PILT was created in the 1970s to offset the revenues that counties – mostly in the West – lost due to tighter environmental regulation on federally owned lands. It was a “make ’em an offer they can’t refuse” scenario where the federal government said they would offset lost tax revenues with direct payments that the counties could then use to pay for their schools, public safety, and all of those boring things. In other words, the counties were “asked” to trade economic independence and good jobs for an annual check from Uncle Sam.
This may not seem like a big deal to states east of the Rocky Mountains – you could add up all of their PILT payments combined and it wouldn’t equal the payments that go to any two Western states. But if your county is 90 percent (or even 98 percent) owned by the federal government it’s easy to imagine that having no property or income taxes coming off of those lands can have a significant impact, not just to counties’ coffers but to their way of life.
And that seems to be the direction we’re going.

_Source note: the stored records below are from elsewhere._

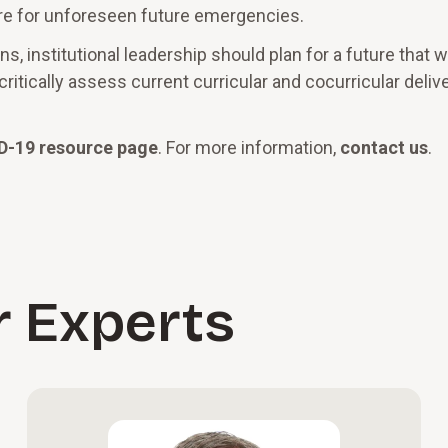
re for unforeseen future emergencies.
 institutional leadership should plan for a future that wi
itically assess current curricular and cocurricular deliv
D-19 resource page
. For more information,
contact us
.
r Experts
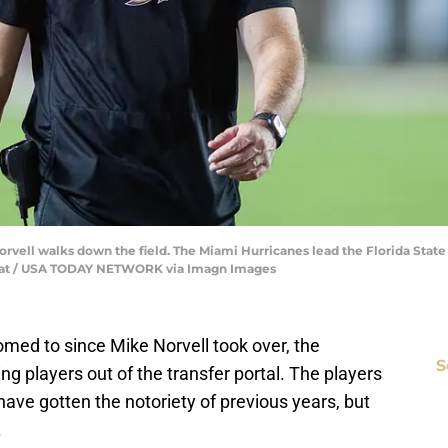
vell walks down the field. The Miami Hurricanes lead the Florida State 
ocrat / USA TODAY NETWORK via Imagn Images
ed to since Mike Norvell took over, the
S
ing players out of the transfer portal. The players
have gotten the notoriety of previous years, but
.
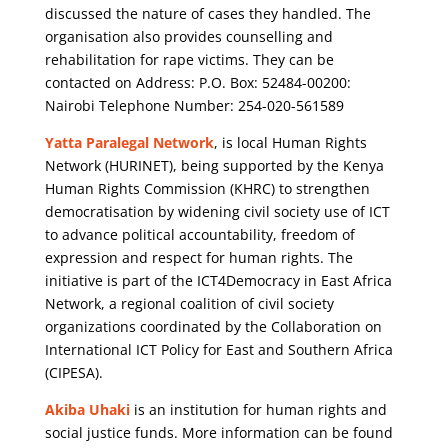
discussed the nature of cases they handled. The
organisation also provides counselling and
rehabilitation for rape victims. They can be
contacted on Address: P.O. Box: 52484-00200:
Nairobi Telephone Number: 254-020-561589
Yatta Paralegal Network
, is local Human Rights
Network (HURINET), being supported by the Kenya
Human Rights Commission (KHRC) to strengthen
democratisation by widening civil society use of ICT
to advance political accountability, freedom of
expression and respect for human rights. The
initiative is part of the ICT4Democracy in East Africa
Network, a regional coalition of civil society
organizations coordinated by the Collaboration on
International ICT Policy for East and Southern Africa
(CIPESA).
Akiba Uhaki
is an institution for human rights and
social justice funds. More information can be found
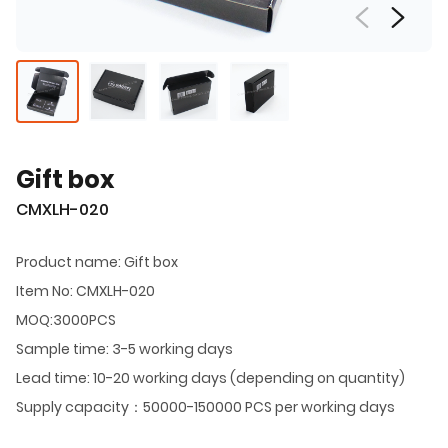
Gift box
CMXLH-020
Product name: Gift box
Item No: CMXLH-020
MOQ:3000PCS
Sample time: 3-5 working days
Lead time: 10-20 working days (depending on quantity)
Supply capacity：50000-150000 PCS per working days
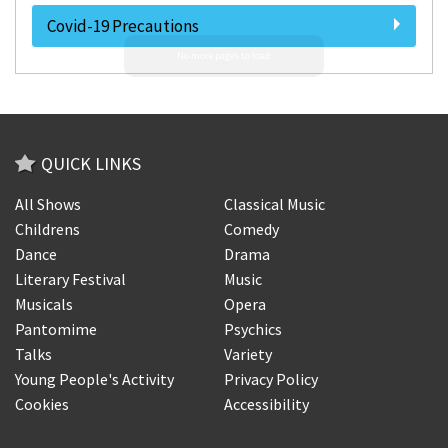
Covid-19 Precautions
QUICK LINKS
All Shows
Classical Music
Childrens
Comedy
Dance
Drama
Literary Festival
Music
Musicals
Opera
Pantomime
Psychics
Talks
Variety
Young People's Activity
Privacy Policy
Cookies
Accessibility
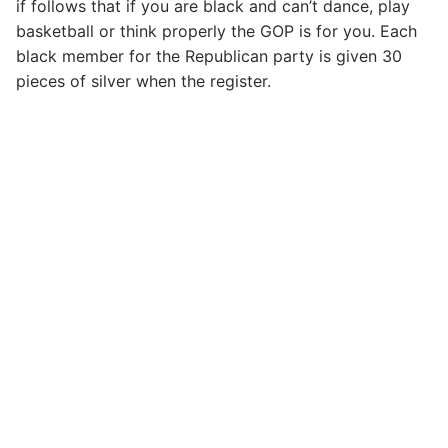
if follows that if you are black and can’t dance, play
basketball or think properly the GOP is for you. Each
black member for the Republican party is given 30
pieces of silver when the register.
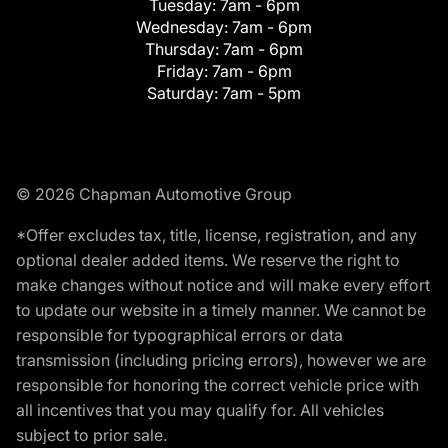
Tuesday:
7am - 6pm
Wednesday:
7am - 6pm
Thursday:
7am - 6pm
Friday:
7am - 6pm
Saturday:
7am - 5pm
© 2026 Chapman Automotive Group
*Offer excludes tax, title, license, registration, and any
optional dealer added items. We reserve the right to
make changes without notice and will make every effort
to update our website in a timely manner. We cannot be
responsible for typographical errors or data
transmission (including pricing errors), however we are
responsible for honoring the correct vehicle price with
all incentives that you may qualify for. All vehicles
subject to prior sale.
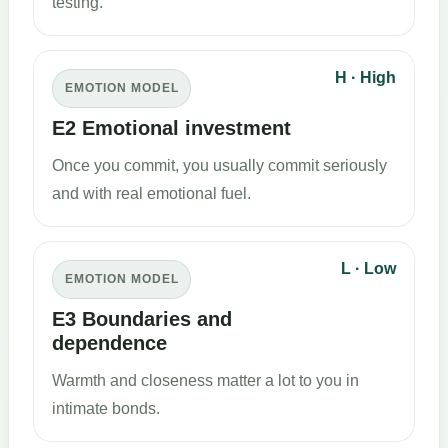
testing.
H · High
EMOTION MODEL
E2 Emotional investment
Once you commit, you usually commit seriously
and with real emotional fuel.
L · Low
EMOTION MODEL
E3 Boundaries and
dependence
Warmth and closeness matter a lot to you in
intimate bonds.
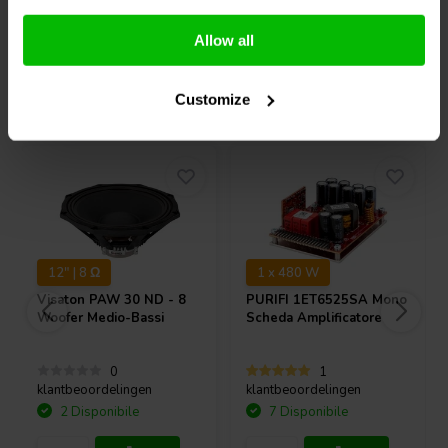
Confronta
Confronta
Allow all
Acquistati anche da altri
Customize
12" | 8 Ω
1 x 480 W
Visaton
PAW 30 ND - 8
PURIFI
1ET6525SA Mono
Woofer Medio-Bassi
Scheda Amplificatore
0
1
klantbeoordelingen
klantbeoordelingen
2 Disponibile
7 Disponibile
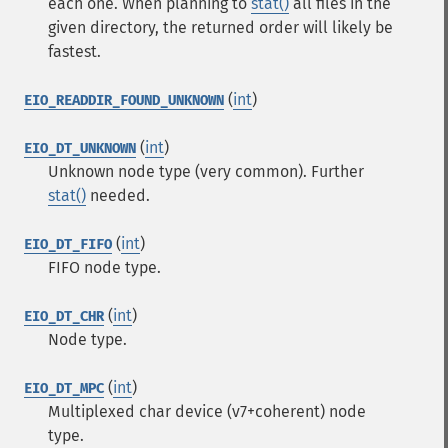
each one. When planning to
stat()
all files in the
given directory, the returned order will likely be
fastest.
(
int
)
EIO_READDIR_FOUND_UNKNOWN
(
int
)
EIO_DT_UNKNOWN
Unknown node type (very common). Further
stat()
needed.
(
int
)
EIO_DT_FIFO
FIFO node type.
(
int
)
EIO_DT_CHR
Node type.
(
int
)
EIO_DT_MPC
Multiplexed char device (v7+coherent) node
type.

The recent omnibus (D.C.-speak for “too big for anyone to read”) spending bill cut PILT payments to … nothing.
PILT, you see, is entirely discretionary, making the “deal” made back in the ’70s entirely dependent upon the continuing goodwill of people who have no idea what it is, who it’s for, or why it’s important. Western congressional delegations all swear that this is just a temporary oversight and it’ll get back into some type of legislation – and they’re probably right, for now – but as non-defense discretionary spending items continue shrinking to pay for growing entitlements, things like PILT will inevitably face a sharper and sharper ax.
This comes as a double whammy as oil and gas royalty payments from federal lands are being “adjusted,” too. The deal there has always been a 50/50 split between the feds and states on royalties from oil and gas taken off federal lands. Our partners in D.C., however, have unilaterally decided to impose an “administrative fee” that results in a 51/49 split, with you-know-who getting the 51 percent.
What’s the big deal, you ask? Wyoming might care. They’re set to lose nearly $20 million next year. The cuts affect 35 states, the largest five of which are in, you guessed it, the West; and except for California the Mountain West specifically. I’m not too worried about California. It’s big enough to take care of itself – it just chooses not to.
But in states where well over 50 percent of the land is owned by the federal government, making economic diversification difficult at best, taking the most important tool out of their toolbox and then not paying for it is, well, like taking away someone’s tools and not paying for them. It denies them the opportunity to take care of themselves, their families, and their communities.
So, back to the first paragraph where I said that there’s nothing wrong with PILT that getting rid of the need for PILT won’t fix. How do we get rid of the need for PILT and therefore make Mountain West states less dependent on D.C.? We give control of those lands back to the people who have managed it, tended it, and raised their families and communities on it for generations.